David Marks had his own series years ago on the DIY channel. He's good at what he does. Watched every episode.


----------



## BernieW (Sep 12, 2006)

David has some good stuff. I have a couple of his video's and used to never miss his show when it was on.


----------



## cocobolo1 (Dec 31, 2015)

Holy uckfay Batman...he's good. I mean he's *good*


----------



## PhilBa (Sep 25, 2014)

I do find Tommy Mac interviewing him a weird yin/yang thing. I'm not a fan of Tommy so much. He's kind of a spokesmodel wood worker. Some of the stuff they do on rough cut also seems kind of questionable to me and they gloss over a lot. Maybe it's good if the show pulls in new woodworkers but Tommy is surely no Norm or Roy. 

David Marks is the real thing though. Wish he was still doing Wood Works. I think it was WW that got me interested in using exotic woods. IMHO, he stands above Norm and Roy.


----------



## jj777746 (Jan 17, 2015)

BernieW said:


> David has some good stuff. I have a couple of his video's and used to never miss his show when it was on.

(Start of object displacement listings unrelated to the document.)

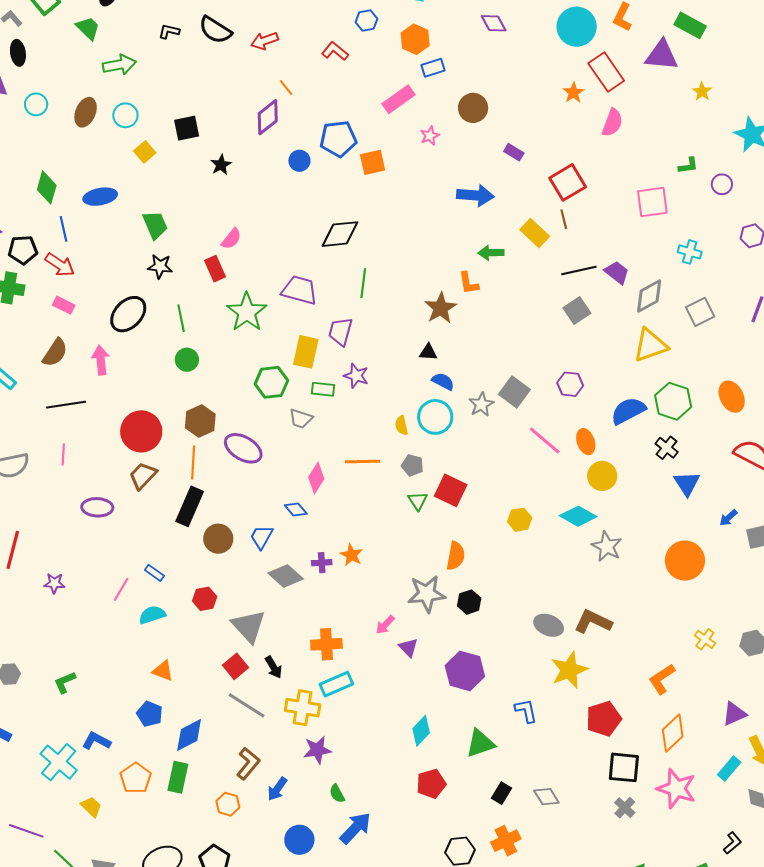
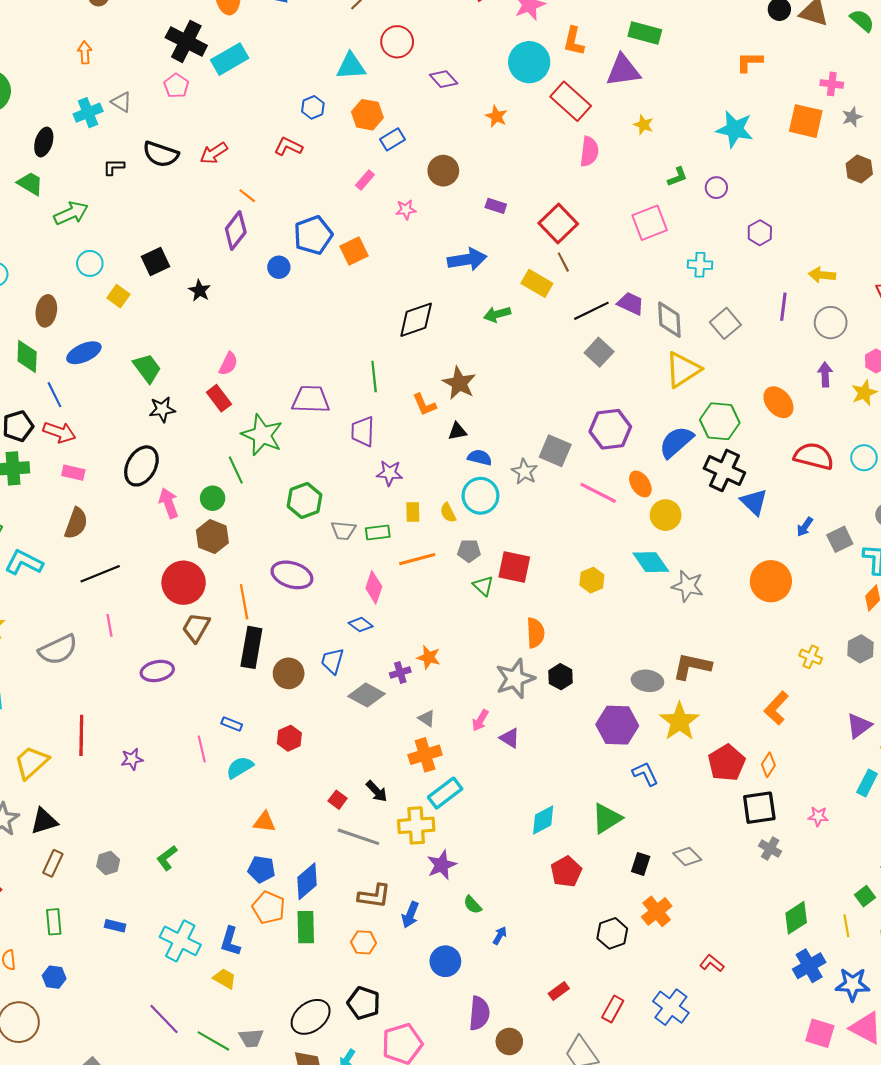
yellow star: (702, 91) -> (644, 125), moved
orange star: (574, 93) -> (496, 116), moved
pink rectangle: (398, 99) -> (365, 180), size x0.6
brown ellipse: (86, 112) -> (46, 311), moved
pink star: (430, 136) -> (406, 210), turned 30
black diamond: (340, 234) -> (416, 320), moved
orange L-shape: (469, 283) -> (424, 405), moved
gray diamond: (649, 296) -> (669, 320), turned -51
green line: (181, 318) -> (236, 470), moved
yellow rectangle: (306, 352) -> (413, 512), moved, size x0.6
pink arrow: (101, 360) -> (169, 503), moved
purple hexagon: (570, 384) -> (610, 429), size x1.5
green rectangle: (323, 389) -> (378, 532), moved
brown hexagon: (200, 421) -> (212, 537), moved
black cross: (667, 448) -> (724, 470), size x1.6
cyan diamond: (578, 516) -> (651, 562), turned 39
pink line: (121, 589) -> (202, 749), turned -30
gray triangle: (249, 626) -> (427, 718), moved, size x0.5
red square: (236, 666) -> (338, 800), size x0.7
purple hexagon: (465, 671) -> (617, 725), moved
cyan diamond: (421, 731) -> (543, 820), turned 32
orange diamond: (673, 733) -> (768, 765), moved, size x0.6
blue L-shape: (96, 741) -> (230, 941), moved, turned -88
brown L-shape: (248, 764) -> (374, 896), turned 72
orange pentagon: (136, 778) -> (269, 908), moved
pink star: (676, 789) -> (818, 816), size x0.5
blue arrow: (355, 828) -> (500, 935), size x0.5
purple line: (26, 831) -> (164, 1019), turned 40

Me too (never missed a show).Did you ever see the one where he made an entrance door out of Jarrah wood.Absolutely beautiful & truly superb craftsmanship just like everything he did. James.


----------



## jw2170 (Jan 24, 2008)

Tommy mac had a series on tv some years ago where he built a "Bombay Cabinet".

I believe it sold for $200,000 +.......


----------